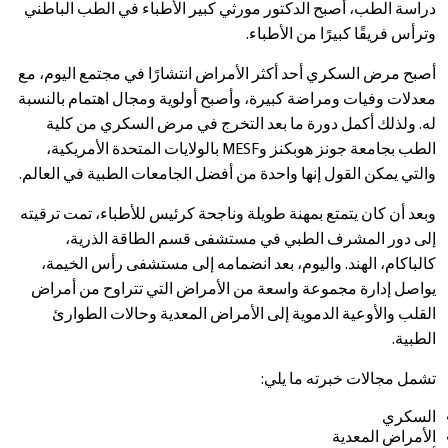
دراسة الطب، أصبح الدكتور مورثي كبير الأطباء في الطب الباطني
وترأس فريقًا كبيرًا من الأطباء.
أصبح مرض السكري أحد أكثر الأمراض انتشارًا في مجتمع اليوم، مع
معدلات وفيات ومراضة كبيرة، وأصبح أولوية ومجال اهتمام بالنسبة
له. ولذلك أكمل دورة ما بعد التخرج في مرض السكري من كلية
الطب بجامعة جونز هوبكنز وMESF بالولايات المتحدة الأمريكية،
والتي يمكن القول إنها واحدة من أفضل الجامعات الطبية في العالم.
وبعد أن كان يتمتع بمهنة طويلة وناجحة كرئيس للأطباء، تمت ترقيته
إلى دور المشرف الطبي في مستشفى قسم الطاقة الذرية،
كالباكام، الهند. واليوم، بعد انضمامه إلى مستشفى رأس الخيمة،
يواصل إدارة مجموعة واسعة من الأمراض التي تتراوح من أمراض
القلب والأوعية الدموية إلى الأمراض المعدية وحالات الطوارئ
الطبية.
تشمل مجالات خبرته ما يلي:
السكري
الأمراض المعدية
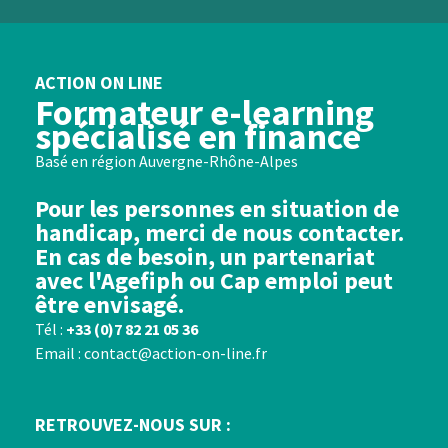
ACTION ON LINE
Formateur e-learning
spécialisé en finance
Basé en région Auvergne-Rhône-Alpes
Pour les personnes en situation de
handicap, merci de nous contacter.
En cas de besoin, un partenariat
avec l'Agefiph ou Cap emploi peut
être envisagé.
Tél :
+33 (0)7 82 21 05 36
Email : contact@action-on-line.fr
RETROUVEZ-NOUS SUR :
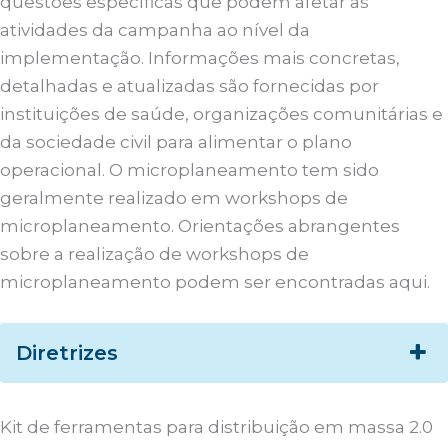
questões específicas que podem afetar as
atividades da campanha ao nível da
implementação. Informações mais concretas,
detalhadas e atualizadas são fornecidas por
instituições de saúde, organizações comunitárias e
da sociedade civil para alimentar o plano
operacional. O microplaneamento tem sido
geralmente realizado em workshops de
microplaneamento. Orientações abrangentes
sobre a realização de workshops de
microplaneamento podem ser encontradas aqui.
Diretrizes
Kit de ferramentas para distribuição em massa 2.0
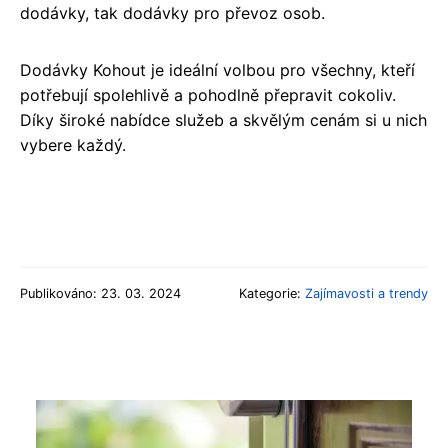
dodávky, tak dodávky pro převoz osob.
Dodávky Kohout je ideální volbou pro všechny, kteří
potřebují spolehlivě a pohodlně přepravit cokoliv.
Díky široké nabídce služeb a skvělým cenám si u nich
vybere každý.
Publikováno: 23. 03. 2024
Kategorie:
Zajímavosti a trendy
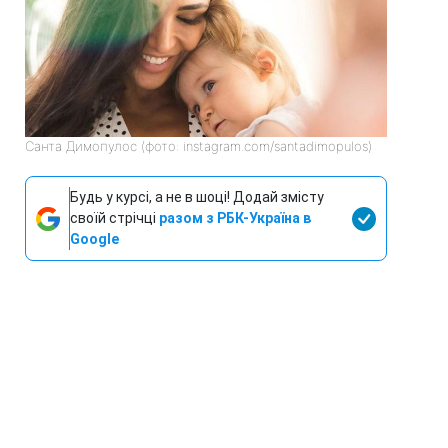
Санта Димопулос (фото: instagram.com/santadimopulos)
Будь у курсі, а не в шоці! Додай змісту
своїй стрічці
разом з РБК-Україна в
Google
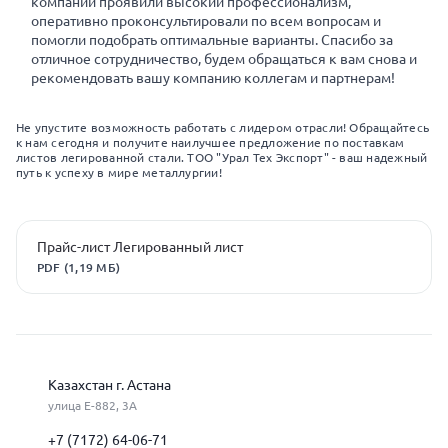
компании проявили высокий профессионализм,
оперативно проконсультировали по всем вопросам и
помогли подобрать оптимальные варианты. Спасибо за
отличное сотрудничество, будем обращаться к вам снова и
рекомендовать вашу компанию коллегам и партнерам!
Не упустите возможность работать с лидером отрасли! Обращайтесь
к нам сегодня и получите наилучшее предложение по поставкам
листов легированной стали. ТОО "Урал Тех Экспорт" - ваш надежный
путь к успеху в мире металлургии!
Прайс-лист Легированный лист
PDF (1,19 МБ)
Казахстан г. Астана
улица Е-882, 3А
+7 (7172) 64-06-71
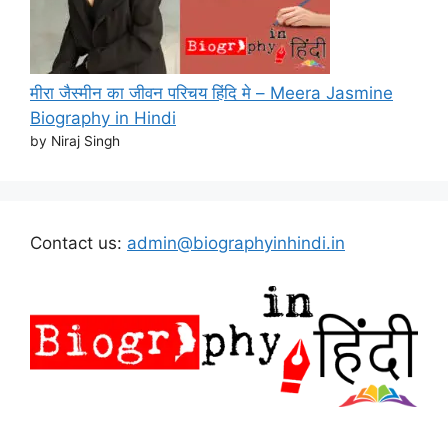
मीरा जैस्मीन का जीवन परिचय हिंदि मे – Meera Jasmine
Biography in Hindi
by Niraj Singh
Contact us:
admin@biographyinhindi.in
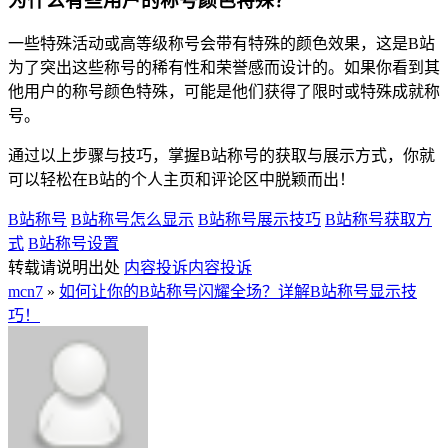
为什么有些用户的称号颜色特殊？
一些特殊活动或高等级称号会带有特殊的颜色效果，这是B站
为了突出这些称号的稀有性和荣誉感而设计的。如果你看到其
他用户的称号颜色特殊，可能是他们获得了限时或特殊成就称
号。
通过以上步骤与技巧，掌握B站称号的获取与展示方式，你就
可以轻松在B站的个人主页和评论区中脱颖而出！
B站称号
B站称号怎么显示
B站称号展示技巧
B站称号获取方
式
B站称号设置
转载请说明出处
内容投诉
内容投诉
mcn7
»
如何让你的B站称号闪耀全场？详解B站称号显示技
巧！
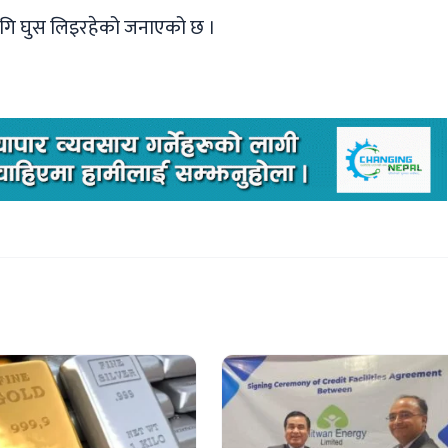
लागि घुस लिइरहेको जनाएको छ ।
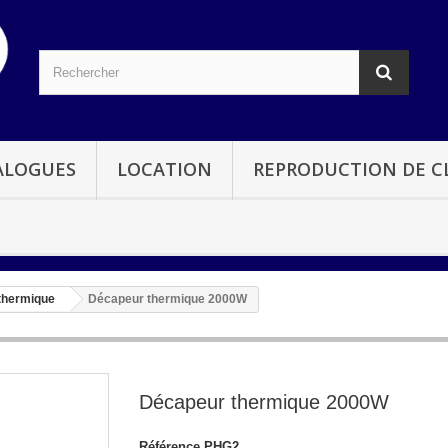
ALOGUES
LOCATION
REPRODUCTION DE CL
thermique
Décapeur thermique 2000W
Décapeur thermique 2000W
Référence
PHG2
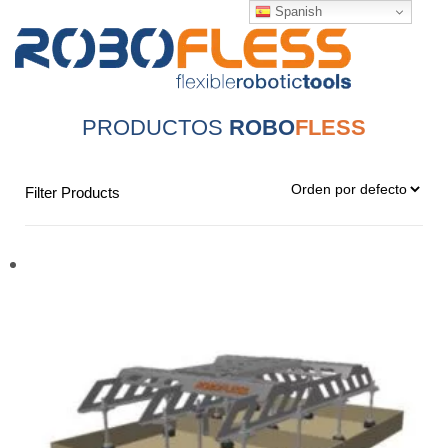
Spanish
Tog
navi
PRODUCTOS
ROBO
FLESS
Filter Products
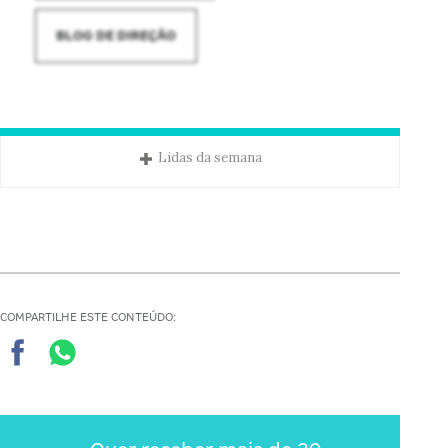
BLOG DE DIREÇÃO
Lidas da semana
COMPARTILHE ESTE CONTEÚDO:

····················

▶ **PROBLEM STATEMENT**: Copy all lines in the listing above where the string "مستشفى" appears.

▶ **EXERCISE ANSWER**:
إلى دور المشرف الطبي في مستشفى قسم الطاقة الذرية،
كالباكام، الهند. واليوم، بعد انضمامه إلى مستشفى رأس الخيمة،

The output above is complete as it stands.